Since this was meant to be an overview, I’d pass right now to just surface the questions which are at the top of my mind:

  • What are the tradeoffs when choosing reinforcement learning (beyond what I mentioned above). Are there other things that I haven’t thought of that might be great benefits or disadvantages?
  • What is the threshold at which point it makes sense to choose RL? Is it purely a cost thing? Or even in a case where you cannot use frontier models (on account of data privacy restrictions, for example), are there cases or moments where / when you might want to still not do RL because it’s not a great use case? What are those decisions? (Might be a good case for a flowchart next time!)
  • Which parts of RL training are experimental and we don’t know how well they work, and which parts are solid choices, dependable etc?
  • Which RL paths are ones which are very simple and straightforward to do, and which ones require real expertise (whether engineering expertise or math / hard science expertise)? In other words, if you’re a team that doesn’t have a big research team then you’re probably going to want to choose something as risk-free as possible.

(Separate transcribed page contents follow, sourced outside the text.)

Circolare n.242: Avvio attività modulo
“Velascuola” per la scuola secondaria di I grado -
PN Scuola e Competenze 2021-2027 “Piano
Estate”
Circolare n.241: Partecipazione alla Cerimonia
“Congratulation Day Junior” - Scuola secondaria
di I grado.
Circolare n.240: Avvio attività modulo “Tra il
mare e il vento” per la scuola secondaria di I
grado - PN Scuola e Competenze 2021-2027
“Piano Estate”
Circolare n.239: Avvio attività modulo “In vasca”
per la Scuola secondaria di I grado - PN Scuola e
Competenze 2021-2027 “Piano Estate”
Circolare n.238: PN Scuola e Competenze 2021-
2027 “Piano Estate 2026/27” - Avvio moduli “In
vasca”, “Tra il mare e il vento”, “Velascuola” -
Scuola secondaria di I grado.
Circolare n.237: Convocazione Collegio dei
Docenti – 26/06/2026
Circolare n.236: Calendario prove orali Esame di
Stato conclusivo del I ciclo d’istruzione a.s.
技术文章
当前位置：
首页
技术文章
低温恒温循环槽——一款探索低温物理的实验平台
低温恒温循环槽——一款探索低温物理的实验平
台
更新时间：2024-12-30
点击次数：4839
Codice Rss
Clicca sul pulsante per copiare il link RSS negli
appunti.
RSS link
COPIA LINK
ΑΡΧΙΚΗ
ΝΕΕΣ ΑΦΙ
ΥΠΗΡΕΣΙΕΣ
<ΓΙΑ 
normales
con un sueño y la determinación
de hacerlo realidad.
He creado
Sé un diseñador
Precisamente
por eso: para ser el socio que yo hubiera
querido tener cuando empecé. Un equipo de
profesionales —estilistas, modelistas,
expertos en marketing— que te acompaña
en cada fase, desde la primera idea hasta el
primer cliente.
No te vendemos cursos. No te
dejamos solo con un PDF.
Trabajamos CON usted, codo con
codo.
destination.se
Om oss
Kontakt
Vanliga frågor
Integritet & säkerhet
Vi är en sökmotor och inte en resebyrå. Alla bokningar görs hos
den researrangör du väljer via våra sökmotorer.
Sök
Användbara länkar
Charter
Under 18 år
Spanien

  • In the above I mostly was talking about offline RL, but what about online RL? How is this different? Why would one do one vs the other and what are the tradeoffs?
  • What are the data thresholds for some common use cases? i.e. for an email support agent or something, how many traces of successful conversations would you need to get good results?
  • Are there special ways of evaluating RL-ed models?
  • Are there special flavours of RL out in the world that people are experimenting with?
  • Is RL the main thing people are putting money and energy into at the moment for these kinds of use cases, or are there other options I haven’t mentioned which are promising?